[Records contained in a dataset]
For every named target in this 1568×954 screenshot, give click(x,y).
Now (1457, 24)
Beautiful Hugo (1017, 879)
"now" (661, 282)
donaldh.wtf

• **EXERCISE REQUIREMENTS**
Could all of the entries be retyped word for word?

• **ANSWER TO THIS PROBLEM**
For every named target in this 1568×954 screenshot, give click(x,y).
Now (1457, 24)
Beautiful Hugo (1017, 879)
"now" (661, 282)
donaldh.wtf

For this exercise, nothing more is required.